Op 10 januari 2017 heeft de Rechtbank Rotterdam uitspraak gedaan in de strafzaak tegen de verdachte, die preventief gedetineerd was in de Penitentiaire Inrichting Rotterdam. De verdachte werd beschuldigd van het opzettelijk aanwezig hebben van heroïne, in vereniging met een of meer anderen. De officier van justitie, mr. J.A. Castelein, eiste bewezenverklaring van de tenlastelegging en een gevangenisstraf van 9 maanden met aftrek van voorarrest. Tijdens de zitting werd het bewijs tegen de verdachte besproken, waarbij de medeverdachte verklaarde dat hij de drugs had opgehaald en deze uit de taxi had gegooid. De rechtbank oordeelde dat, hoewel er aanwijzingen waren voor betrokkenheid van de verdachte, de bewijsmiddelen onvoldoende waren om tot een veroordeling te komen. De verdachte ontkende betrokkenheid en de rechtbank concludeerde dat het ten laste gelegde niet wettig en overtuigend bewezen kon worden. De rechtbank sprak de verdachte vrij van de tenlastelegging.

Uitspraak

Rechtbank Rotterdam

Team straf 3
Parketnummer: 10/681240-16
Datum uitspraak: 10 januari 2017
Tegenspraak
Vonnis van de rechtbank Rotterdam, meervoudige kamer voor strafzaken, in de zaak tegen de verdachte:
[naam verdachte] ,
geboren te [geboorteplaats verdachte] ( [geboorteland verdachte] ) op [geboortedatum verdachte] ,
niet ingeschreven in de basisregistratie personen,
preventief gedetineerd in de Penitentiaire Inrichting Rotterdam, locatie De Schie.
raadsvrouw mr. F. el Makhtari, advocaat te Rotterdam.
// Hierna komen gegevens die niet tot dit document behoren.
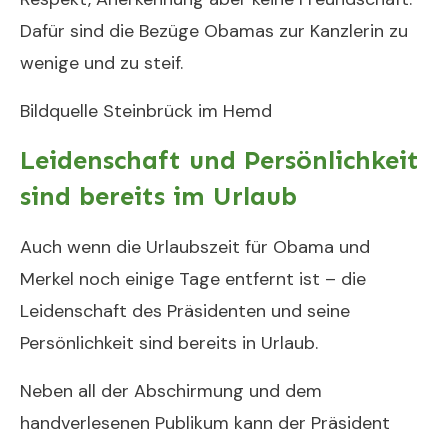
Dafür sind die Bezüge Obamas zur Kanzlerin zu
wenige und zu steif.
Bildquelle Steinbrück im Hemd
Leidenschaft und Persönlichkeit
sind bereits im Urlaub
Auch wenn die Urlaubszeit für Obama und
Merkel noch einige Tage entfernt ist – die
Leidenschaft des Präsidenten und seine
Persönlichkeit sind bereits in Urlaub.
Neben all der Abschirmung und dem
handverlesenen Publikum kann der Präsident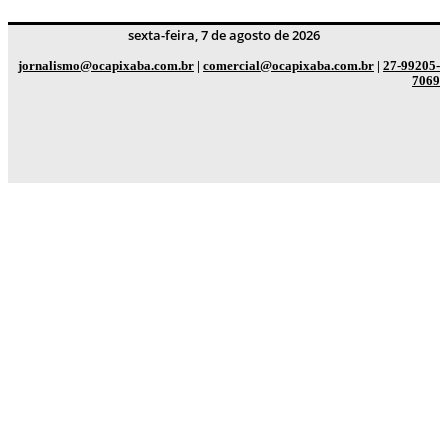
sexta-feira, 7 de agosto de 2026
jornalismo@ocapixaba.com.br
|
comercial@ocapixaba.com.br
|
27-99205-
7069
1.Onderzoek op de terechtzitting

Gelet is op het onderzoek op de terechtzitting van 10 januari 2017.

2.Tenlastelegging

Aan de verdachte is ten laste gelegd hetgeen is vermeld in de dagvaarding. De tekst van de tenlastelegging is als bijlage aan dit vonnis gehecht.

3.Eis officier van justitie

De officier van justitie mr. J.A. Castelein heeft gevorderd:
  • bewezenverklaring van het ten laste gelegde;
  • veroordeling van de verdachte tot een gevangenisstraf voor de duur van 9 maanden met aftrek van voorarrest.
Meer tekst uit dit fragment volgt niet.